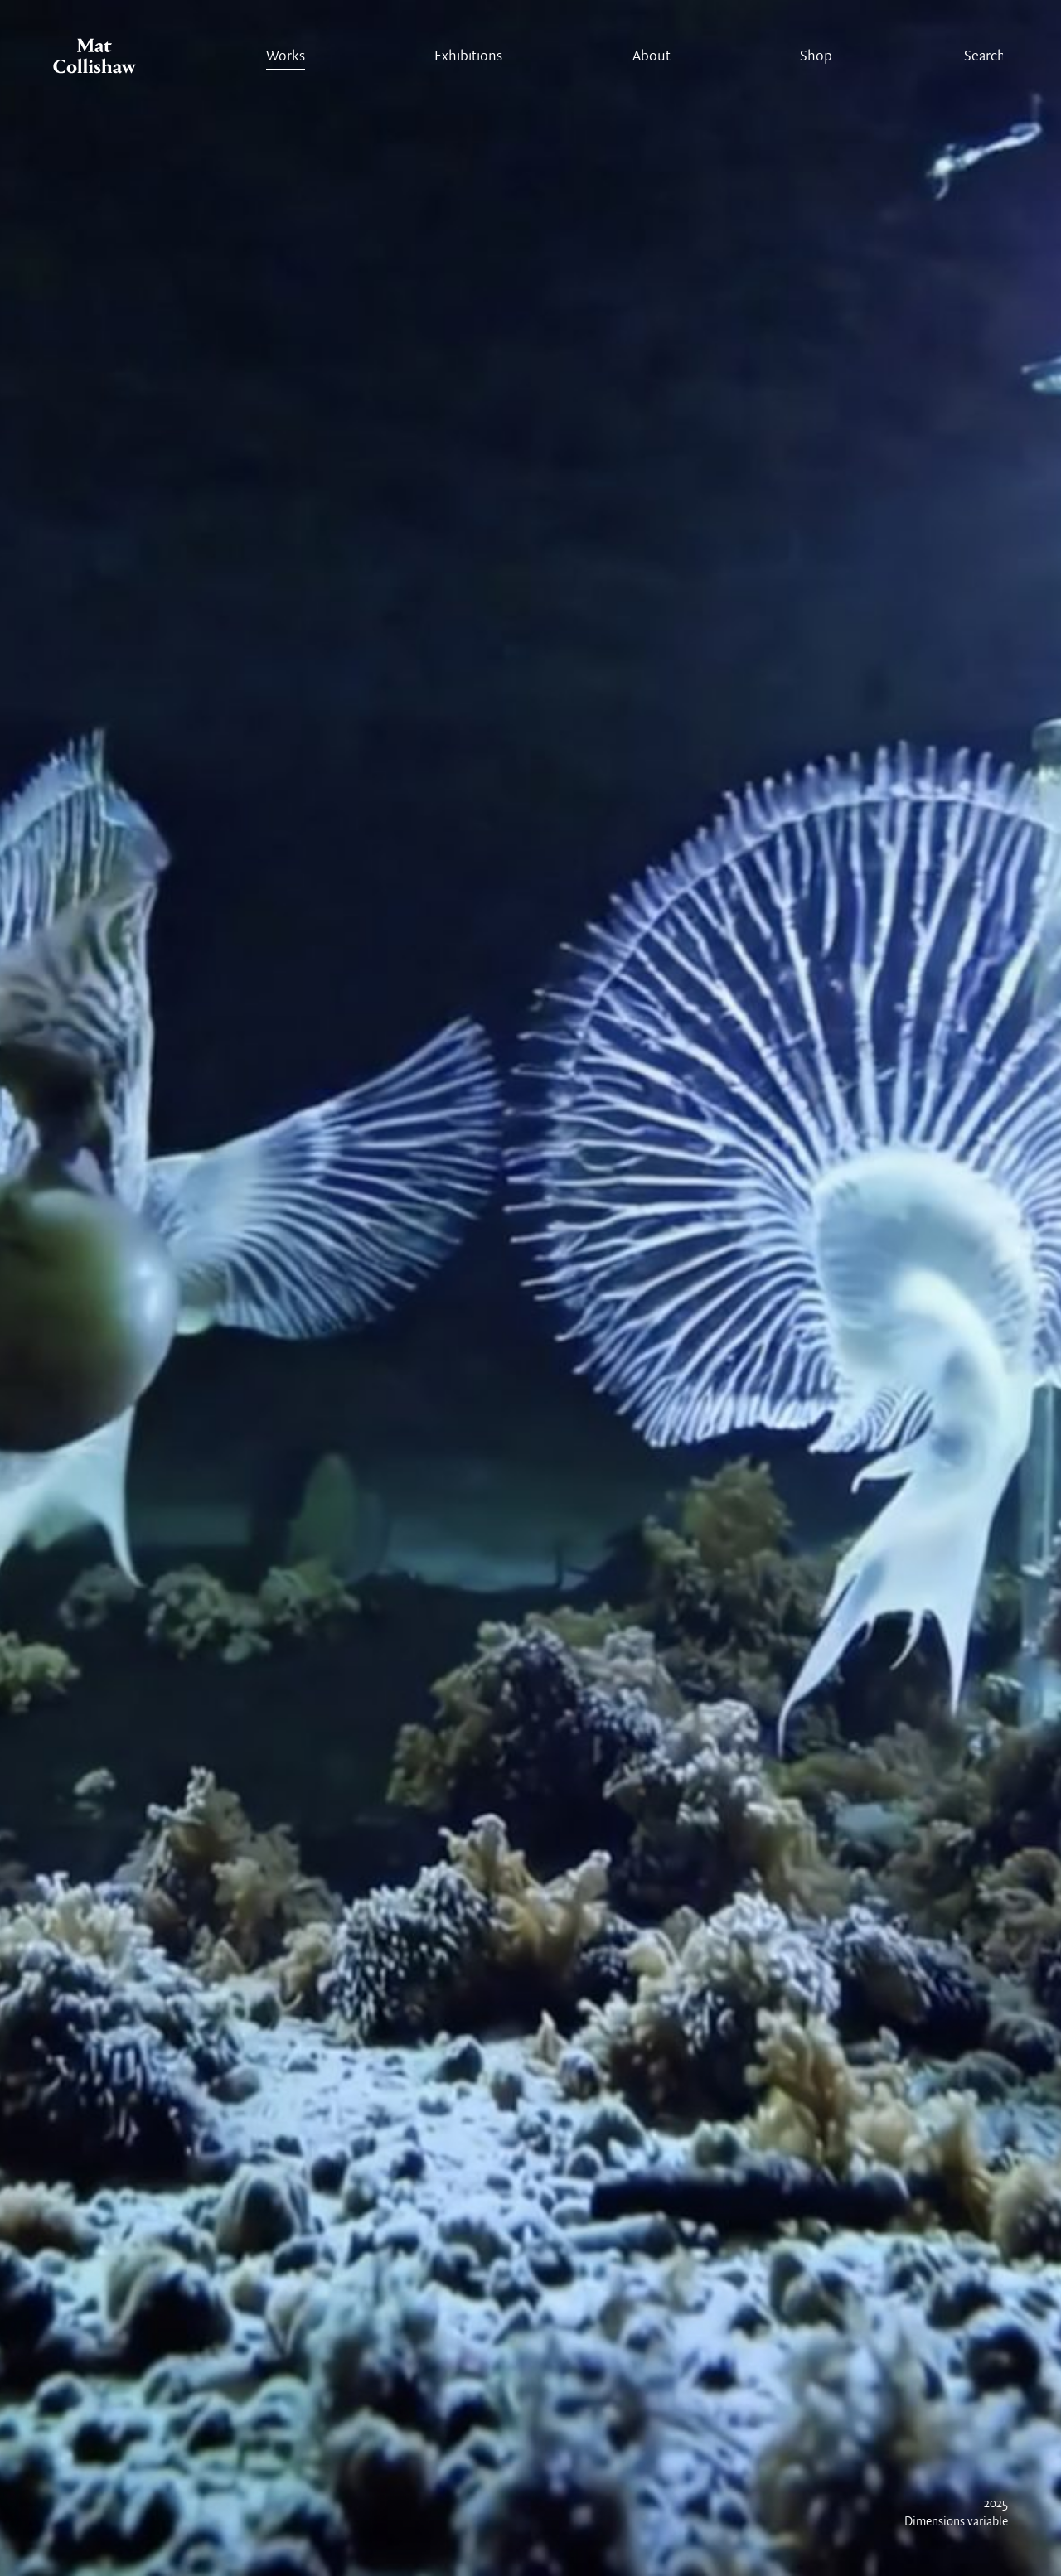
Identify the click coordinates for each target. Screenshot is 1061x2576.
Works (285, 57)
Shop (816, 57)
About (651, 57)
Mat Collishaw (94, 60)
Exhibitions (468, 57)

## WHAT TO WORK ON
Text only, pictures out: give every record again as written.

## OUTPUT FOR THIS EXERCISE
Identify the click coordinates for each target. Screenshot is 1061x2576.
Works (285, 57)
Shop (816, 57)
About (651, 57)
Mat Collishaw (94, 60)
Exhibitions (468, 57)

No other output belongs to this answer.